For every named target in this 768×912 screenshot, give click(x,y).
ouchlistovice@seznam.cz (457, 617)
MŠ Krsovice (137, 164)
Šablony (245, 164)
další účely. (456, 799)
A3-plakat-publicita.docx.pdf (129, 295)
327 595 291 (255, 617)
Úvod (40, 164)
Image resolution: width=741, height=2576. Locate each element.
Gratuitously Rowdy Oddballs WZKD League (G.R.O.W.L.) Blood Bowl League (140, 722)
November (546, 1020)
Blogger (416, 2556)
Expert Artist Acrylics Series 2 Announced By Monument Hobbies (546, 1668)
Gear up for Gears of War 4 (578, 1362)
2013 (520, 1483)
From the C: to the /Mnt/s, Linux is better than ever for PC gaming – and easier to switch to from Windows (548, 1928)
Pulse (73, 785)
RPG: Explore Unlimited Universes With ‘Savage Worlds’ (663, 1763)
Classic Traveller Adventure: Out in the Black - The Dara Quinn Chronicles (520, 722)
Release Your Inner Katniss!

▶ GOAL OF THE EXERCISE
Give back the entire listing, line for line, exactly as it stands.

▶ RESULT
For every named target in this 768×912 screenshot, give click(x,y).
ouchlistovice@seznam.cz (457, 617)
MŠ Krsovice (137, 164)
Šablony (245, 164)
další účely. (456, 799)
A3-plakat-publicita.docx.pdf (129, 295)
327 595 291 (255, 617)
Úvod (40, 164)
Image resolution: width=741, height=2576. Locate each element.
Gratuitously Rowdy Oddballs WZKD League (G.R.O.W.L.) Blood Bowl League (140, 722)
November (546, 1020)
Blogger (416, 2556)
Expert Artist Acrylics Series 2 Announced By Monument Hobbies (546, 1668)
Gear up for Gears of War 4 (578, 1362)
2013 (520, 1483)
From the C: to the /Mnt/s, Linux is better than ever for PC gaming – and easier to switch to from Windows (548, 1928)
Pulse (73, 785)
RPG: Explore Unlimited Universes With ‘Savage Worlds’ (663, 1763)
Classic Traveller Adventure: Out in the Black - The Dara Quinn Chronicles (520, 722)
Release Your Inner Katniss!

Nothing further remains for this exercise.